LFD Book Forum Exercises and Problems
 Register FAQ Calendar Mark Forums Read

#21
01-26-2013, 11:04 PM
 srport@pacbell.net Junior Member Join Date: Jan 2013 Posts: 1
Re: Exercises and Problems

Question about the pocket algorithm described on p. 80 and illustrated on p. 83.

For data that is not linearly separable, I originally thought the pocket algorithm would run exactly like the PLA and simply take the best performing w vector over the entire iteration range and report it back. However, the description on p. 80 says that the w vector is not updated if Ein is worse.

Suppose after a certain number of iterations that the set of misclassified points is such that every misclassified point used to perform an update returns a worse performing w vector. In this case, the algorithm will never be able to find a better w vector.

My experience watching the PLA as it iterates is that it seems to jump about, and eventually (randomly) converges (with linearly separable data). I've seen proofs on the internet that it will converge, but do not really understand them. My point is that each iteration of the PLA does not necessarily improve g(x), but that in order to reach the best g(x), this jumping about is part of the process.

#22
01-26-2013, 11:56 PM
 yaser Caltech Join Date: Aug 2009 Location: Pasadena, California, USA Posts: 1,478
Re: Exercises and Problems

Quote:
 Originally Posted by srport@pacbell.net Question about the pocket algorithm described on p. 80 and illustrated on p. 83. For data that is not linearly separable, I originally thought the pocket algorithm would run exactly like the PLA and simply take the best performing w vector over the entire iteration range and report it back. However, the description on p. 80 says that the w vector is not updated if Ein is worse. Suppose after a certain number of iterations that the set of misclassified points is such that every misclassified point used to perform an update returns a worse performing w vector. In this case, the algorithm will never be able to find a better w vector. My experience watching the PLA as it iterates is that it seems to jump about, and eventually (randomly) converges (with linearly separable data). I've seen proofs on the internet that it will converge, but do not really understand them. My point is that each iteration of the PLA does not necessarily improve g(x), but that in order to reach the best g(x), this jumping about is part of the process. Can you please comment?
Hi,

There are two vectors that the pocket algorithm keeps track of. The "pocket weight vector" is the one that is not updated if gets worse. However, the other weight vector , which is identical to its counterpart in PLA, keeps getting updated with every iteration using a misclassified point. The algorithm then reports as its final solution.
__________________
Where everyone thinks alike, no one thinks very much
#23
04-15-2013, 09:32 AM
 mariovela Junior Member Join Date: Apr 2012 Posts: 5
Re: Exercise 1.10

On exercise 1.10 (c).. I'm getting confused on how to plot P[|v-u|>e] as a function of e... I assumed the distribution is binomial right?
#24
09-09-2015, 11:17 AM
 giridhar1202 Junior Member Join Date: Sep 2015 Posts: 2
Re: Exercises and Problems

I conducted experiment mentioned in 1.10(b), and i got following result.
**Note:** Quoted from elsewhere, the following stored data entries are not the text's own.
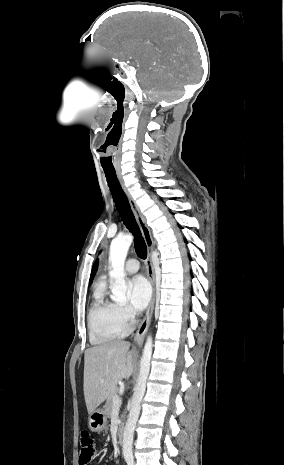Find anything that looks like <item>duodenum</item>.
I'll list each match as a JSON object with an SVG mask.
<instances>
[{
	"mask_svg": "<svg viewBox=\"0 0 284 465\" xmlns=\"http://www.w3.org/2000/svg\"><path fill=\"white\" fill-rule=\"evenodd\" d=\"M124 433H125L124 428H118L117 429V431H116V440H117L118 443H121L123 441Z\"/></svg>",
	"mask_w": 284,
	"mask_h": 465,
	"instance_id": "410a0bca",
	"label": "duodenum"
}]
</instances>
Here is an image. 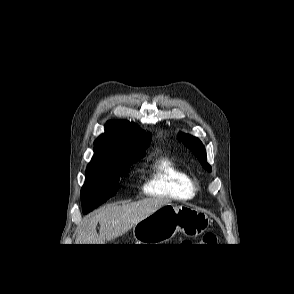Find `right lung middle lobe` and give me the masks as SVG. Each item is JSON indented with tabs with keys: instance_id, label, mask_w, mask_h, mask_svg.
Instances as JSON below:
<instances>
[{
	"instance_id": "1",
	"label": "right lung middle lobe",
	"mask_w": 294,
	"mask_h": 294,
	"mask_svg": "<svg viewBox=\"0 0 294 294\" xmlns=\"http://www.w3.org/2000/svg\"><path fill=\"white\" fill-rule=\"evenodd\" d=\"M142 157L102 156L93 157L86 169V180L81 190L84 213L92 211L115 195L119 180L132 163Z\"/></svg>"
}]
</instances>
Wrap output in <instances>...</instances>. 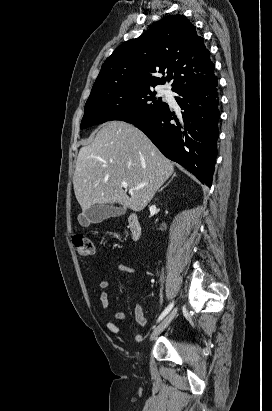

V1 = 90, 999, 4375, 11803, 20329, 24793, 20411, 11685, 4450, 988, 77
Vrand = 103, 1022, 4389, 11691, 20444, 24489, 20653, 11669, 4502, 941, 97
Vmin = 62376, 37622, 2, 0, 0, 0, 0, 0, 0, 0, 0

i.e; 90 times out of 100,000 times, i get 0 heads in 10 tosses of first coin
999 times out of 100,000 times, i get 1 head in 10 tosses of first coin
....
77 times out of 100,000 times, i get 10 heads in 10 tosses of first coin

and

103 times out of 100,000 times, i get 0 heads in 10 tosses of coin chosen at random
....
97 times out of 100,000 times, i get 10 heads in 10 tosses of coin chosen at random

and

62376 times out of 100,000 times, i get 0 heads in 10 tosses of coin for which number of heads was minimum across 1000 coins

So, it is as expected that distribution of V1 and Vrand are similar.
Can someone please explain how we should interpret result for Vmin?

Is distribution of Vmin suggesting that one should be careful about overfitting ? Because if we have many hypothesis there will almost always be some hypothesis which fits data set exactly. So what should be one's strategy for selecting hypothesis ?
#25
09-21-2015, 04:33 PM
 magdon RPI Join Date: Aug 2009 Location: Troy, NY, USA. Posts: 597
Re: Exercises and Problems

Your connection to learning is correct, that when there many hypotheses, you should be more careful about overfitting. But the main point of the exercise is to realize that if you pick a coin carefully based on the data of the flips (in this case "carefully" means having minimum nu), then the distribution of the nu you see will not be what you would expect if you tossed that *same* coin again. If you tossed that c_min again, you expect to see a binomial distribution for heads. But the distribution of nu_min is clearly not binomial.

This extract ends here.